→ **How to complete this task**: The records below need to be set down again exactly; their images stay out.

→ **Provided entries**:
= = = = =
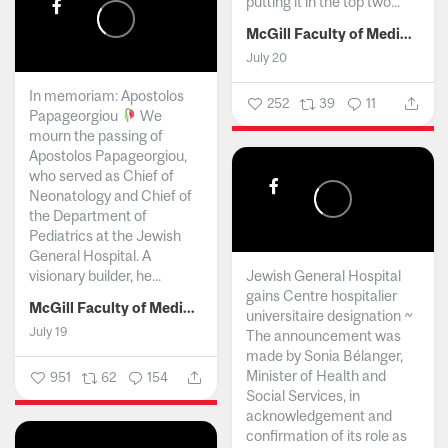
putting it in the top two...
McGill Faculty of Medicine and Health Sciences
July 20
In memoriam: Apostolos
252
39
11
Papageorgiou
We
mourn the passing of
Apostolos Papageorgiou,
who served as Chief of
Neonatology and Chief of
the Department of
Pediatrics at the Jewish
General Hospital. A
visionary builder, he...
Jewish General Hospital
gains Centre hospitalier
McGill Faculty of Medicine and Health Sciences
universitaire designation ~
July 19
The announcement was
made by Sonia Bélanger,
Minister of Health and
951
62
154
Social Services, in
acknowledgement and
confirmation of its role as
= = = = =
→ **Exercise solution**:
putting it in the top two...
McGill Faculty of Medicine and Health Sciences
July 20
In memoriam: Apostolos
252
39
11
Papageorgiou
We
mourn the passing of
Apostolos Papageorgiou,
who served as Chief of
Neonatology and Chief of
the Department of
Pediatrics at the Jewish
General Hospital. A
visionary builder, he...
Jewish General Hospital
gains Centre hospitalier
McGill Faculty of Medicine and Health Sciences
universitaire designation ~
July 19
The announcement was
made by Sonia Bélanger,
Minister of Health and
951
62
154
Social Services, in
acknowledgement and
confirmation of its role as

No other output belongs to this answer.